* TASK GOAL *
As the answer, give a copy of each line below that includes the word "Московские".

* DATASET *
*** Block opens ***
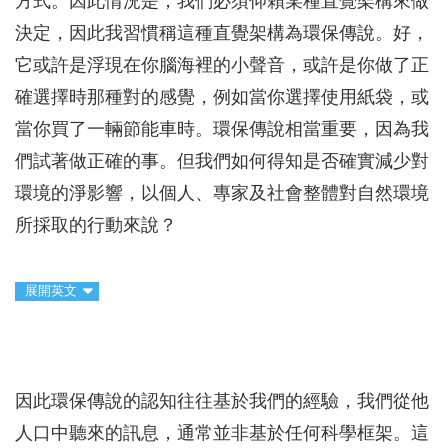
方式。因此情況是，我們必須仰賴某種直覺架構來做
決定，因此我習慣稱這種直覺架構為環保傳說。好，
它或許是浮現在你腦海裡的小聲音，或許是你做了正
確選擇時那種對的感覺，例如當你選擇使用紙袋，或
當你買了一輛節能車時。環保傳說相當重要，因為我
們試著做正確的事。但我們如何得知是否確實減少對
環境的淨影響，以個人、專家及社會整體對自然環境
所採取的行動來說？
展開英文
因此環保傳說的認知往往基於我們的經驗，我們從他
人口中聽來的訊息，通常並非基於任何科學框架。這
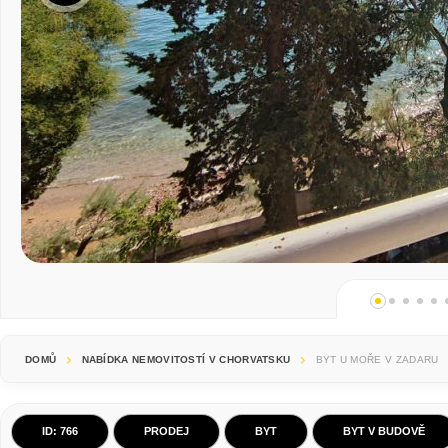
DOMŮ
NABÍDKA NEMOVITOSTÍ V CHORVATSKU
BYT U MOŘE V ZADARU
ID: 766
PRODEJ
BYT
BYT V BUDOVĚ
*** Block closes ***
*** Block opens ***
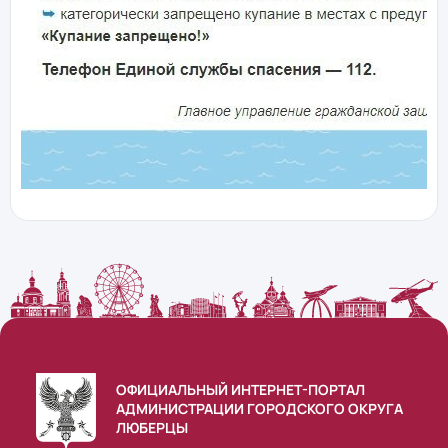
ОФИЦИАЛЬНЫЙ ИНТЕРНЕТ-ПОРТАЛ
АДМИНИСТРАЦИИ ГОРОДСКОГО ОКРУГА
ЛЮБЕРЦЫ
*** Block closes ***
*** Block opens ***
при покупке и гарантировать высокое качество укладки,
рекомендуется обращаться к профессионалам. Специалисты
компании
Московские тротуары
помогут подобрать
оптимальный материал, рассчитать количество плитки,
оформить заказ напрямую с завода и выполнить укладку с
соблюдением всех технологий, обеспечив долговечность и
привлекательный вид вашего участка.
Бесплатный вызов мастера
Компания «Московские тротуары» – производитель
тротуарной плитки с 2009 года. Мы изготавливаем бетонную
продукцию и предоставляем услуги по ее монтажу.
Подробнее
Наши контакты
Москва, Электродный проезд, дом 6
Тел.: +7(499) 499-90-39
*** Block closes ***
* THE ANSWER *
Московские тротуары
Компания «Московские тротуары» – производитель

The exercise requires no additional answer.